Correct. Most image models to date have used very small text models, which are u...

Correct. Most image models to date have used very small text models, which are unable to spell many words (https://arxiv.org/abs/2108.11193) - if you cannot spell a word letter by letter because you don't know what the letters are, how are you going to generate a pixel image of each of those letters...? (It is not as if letters were intrinsically hard. GANs were generating letters easily like 7 years ago.) Their general inability is due to BPEs and non-character-based tokenization.

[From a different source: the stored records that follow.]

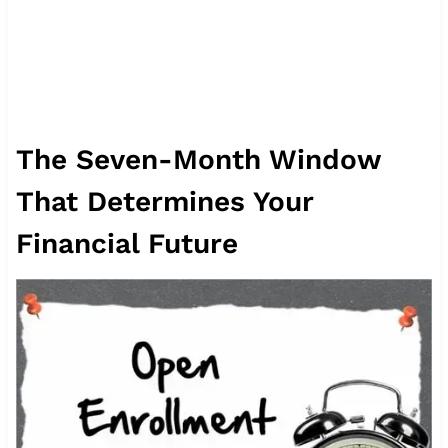
The Seven-Month Window
That Determines Your
Financial Future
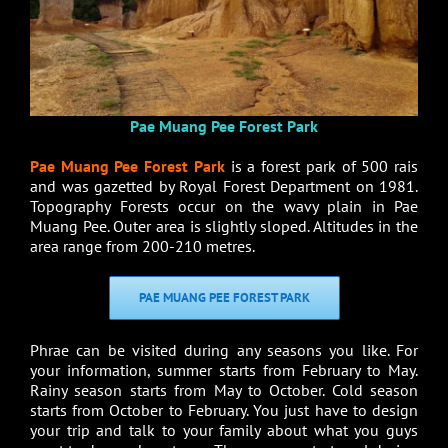
Pae Muang Pee Forest Park
Pae Muang Pee Forest Park
is a forest park of 500 rais
and was gazetted by Royal Forest Department on 1981.
Topography Forests occur on the wavy plain in Pae
Muang Pee. Outer area is slightly sloped. Altitudes in the
area range from 200-210 metres.
PAE MUANG PEE FOREST PARK
Phrae can be visited during any seasons you like. For
your information, summer starts from February to May.
Rainy season starts from May to October. Cold season
starts from October to February. You just have to design
your trip and talk to your family about what you guys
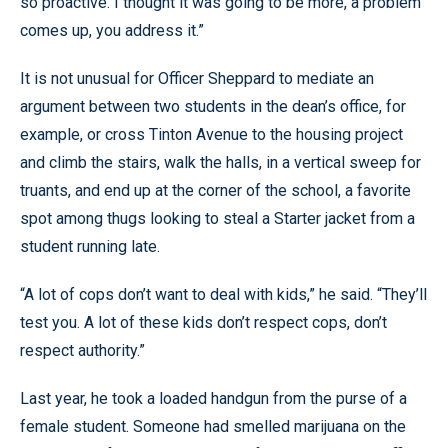
so proactive. I thought it was going to be more, a problem
comes up, you address it.”
It is not unusual for Officer Sheppard to mediate an
argument between two students in the dean’s office, for
example, or cross Tinton Avenue to the housing project
and climb the stairs, walk the halls, in a vertical sweep for
truants, and end up at the corner of the school, a favorite
spot among thugs looking to steal a Starter jacket from a
student running late.
“A lot of cops don’t want to deal with kids,” he said. “They’ll
test you. A lot of these kids don’t respect cops, don’t
respect authority.”
Last year, he took a loaded handgun from the purse of a
female student. Someone had smelled marijuana on the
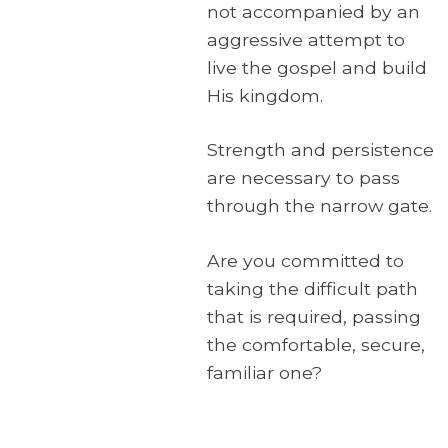
not accompanied by an
aggressive attempt to
live the gospel and build
His kingdom.
Strength and persistence
are necessary to pass
through the narrow gate.
Are you committed to
taking the difficult path
that is required, passing
the comfortable, secure,
familiar one?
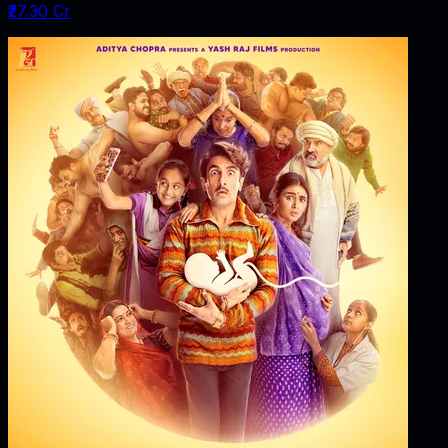
₹27.30 Cr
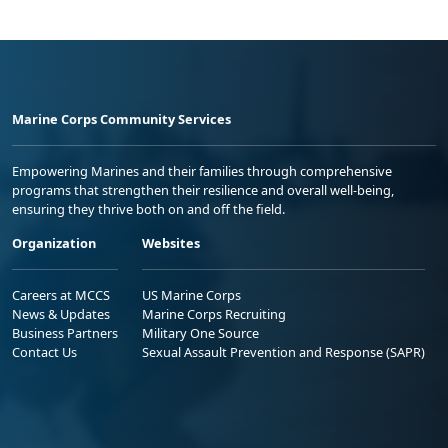
Marine Corps Community Services
Empowering Marines and their families through comprehensive
programs that strengthen their resilience and overall well-being,
ensuring they thrive both on and off the field.
Organization
Websites
Careers at MCCS
US Marine Corps
News & Updates
Marine Corps Recruiting
Business Partners
Military One Source
Contact Us
Sexual Assault Prevention and Response (SAPR)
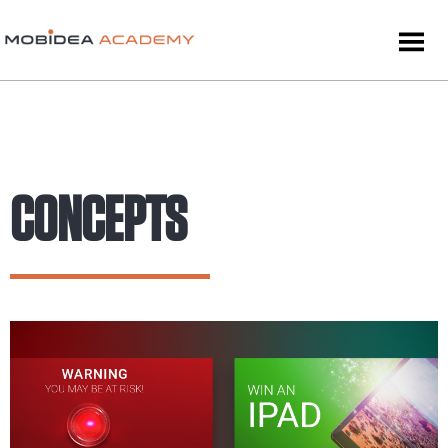
CONCEPTS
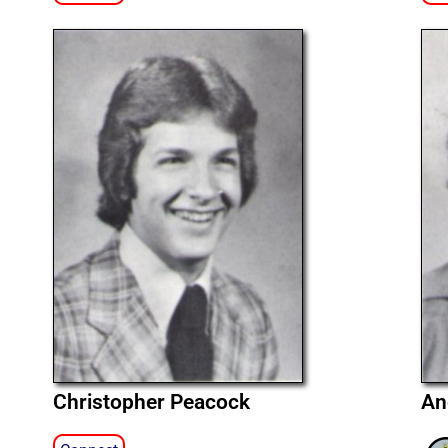
Christopher Peacock
An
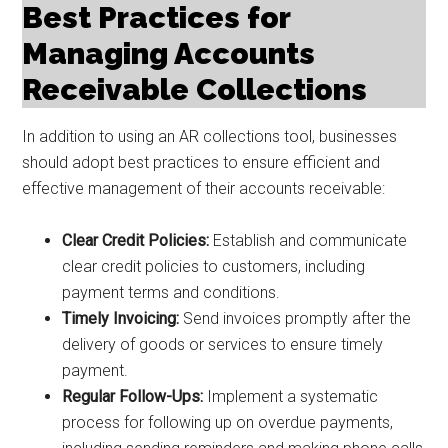
Best Practices for
Managing Accounts
Receivable Collections
In addition to using an AR collections tool, businesses
should adopt best practices to ensure efficient and
effective management of their accounts receivable:
Clear Credit Policies:
Establish and communicate
clear credit policies to customers, including
payment terms and conditions.
Timely Invoicing:
Send invoices promptly after the
delivery of goods or services to ensure timely
payment.
Regular Follow-Ups:
Implement a systematic
process for following up on overdue payments,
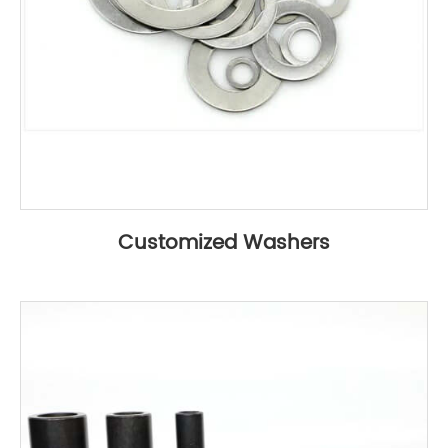
Customized Washers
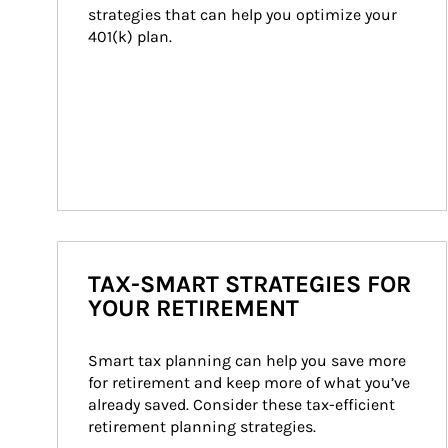
strategies that can help you optimize your 
401(k) plan.
TAX-SMART STRATEGIES FOR
YOUR RETIREMENT
Smart tax planning can help you save more 
for retirement and keep more of what you’ve 
already saved. Consider these tax-efficient 
retirement planning strategies.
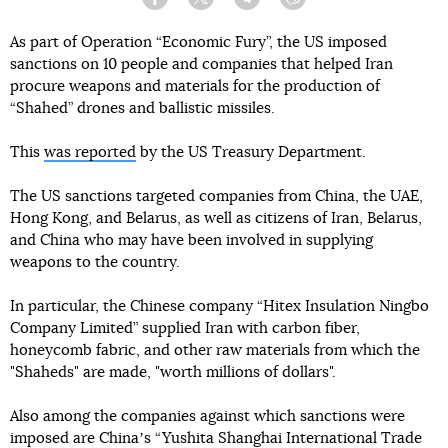
Facebook
Twitter
Telegram
Viber
As part of Operation “Economic Fury”, the US imposed
sanctions on 10 people and companies that helped Iran
procure weapons and materials for the production of
“Shahed” drones and ballistic missiles.
This
was reported
by the US Treasury Department.
The US sanctions targeted companies from China, the UAE,
Hong Kong, and Belarus, as well as citizens of Iran, Belarus,
and China who may have been involved in supplying
weapons to the country.
In particular, the Chinese company “Hitex Insulation Ningbo
Company Limited” supplied Iran with carbon fiber,
honeycomb fabric, and other raw materials from which the
"Shaheds" are made, "worth millions of dollars".
Also among the companies against which sanctions were
imposed are Chinaʼs “Yushita Shanghai International Trade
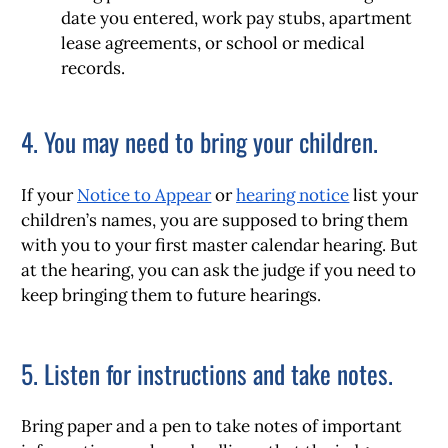
date you entered, work pay stubs, apartment
lease agreements, or school or medical
records.
4. You may need to bring your children.
If your
Notice to Appear
or
hearing notice
list your
children’s names, you are supposed to bring them
with you to your first master calendar hearing. But
at the hearing, you can ask the judge if you need to
keep bringing them to future hearings.
5. Listen for instructions and take notes.
Bring paper and a pen to take notes of important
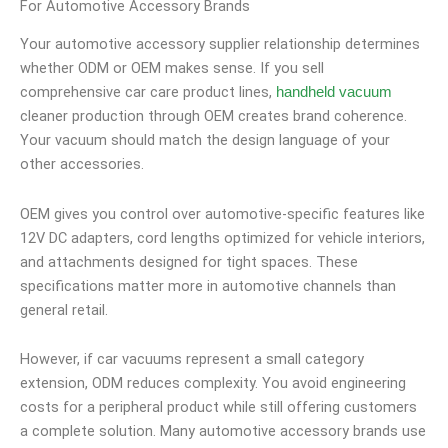
For Automotive Accessory Brands
Your automotive accessory supplier relationship determines
whether ODM or OEM makes sense. If you sell
comprehensive car care product lines,
handheld vacuum
cleaner production through OEM creates brand coherence.
Your vacuum should match the design language of your
other accessories.
OEM gives you control over automotive-specific features like
12V DC adapters, cord lengths optimized for vehicle interiors,
and attachments designed for tight spaces. These
specifications matter more in automotive channels than
general retail.
However, if car vacuums represent a small category
extension, ODM reduces complexity. You avoid engineering
costs for a peripheral product while still offering customers
a complete solution. Many automotive accessory brands use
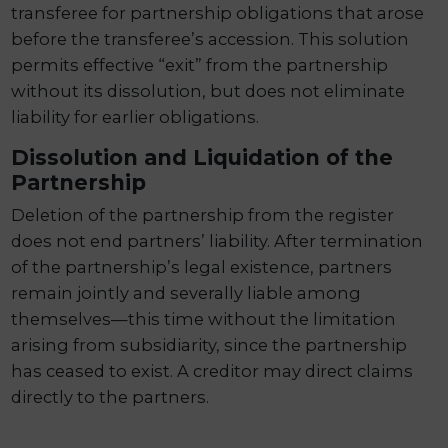
transferee for partnership obligations that arose
before the transferee’s accession. This solution
permits effective “exit” from the partnership
without its dissolution, but does not eliminate
liability for earlier obligations.
Dissolution and Liquidation of the
Partnership
Deletion of the partnership from the register
does not end partners’ liability. After termination
of the partnership’s legal existence, partners
remain jointly and severally liable among
themselves—this time without the limitation
arising from subsidiarity, since the partnership
has ceased to exist. A creditor may direct claims
directly to the partners.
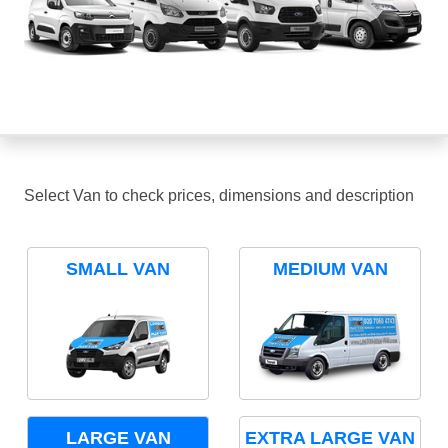
Select Van to check prices, dimensions and description
SMALL VAN
MEDIUM VAN
LARGE VAN
EXTRA LARGE VAN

This was noted in the DALL-E 2 paper (https://arxiv.org/pdf/2204.06125.pdf#page=16&org=openai), and it can be experimentally established by swapping out even a very large LLM like PaLM for a humble, small, weak, but not badly-tokenized ByT5 and noting instant solution of the 'problem' (https://arxiv.org/abs/2212.10562#google). Skip to the appendix of the second paper if you have any doubts about the difference that switching to ByT5 makes in terms of spelling. The solution is just scaling up the LLM models (which is necessary to get better instruction-following and image quality in general, quite aside from spelling inside images) and eventually switching to character tokenization.* See, as always, https://gwern.net/gpt-3#bpes

(Hands and cats, however, are just genuinely difficult and require biting the bullet of scaling. And I wonder if it will take video supervision to truly solve them?)

* on a recent-news note, I suspect Claude-3 may have done something interesting with tokenization - possibly but not necessarily switching to character/byte encodings - and this is part of why it confabulates in ways unusual for ChatGPT but also is a lot more pleasant to use.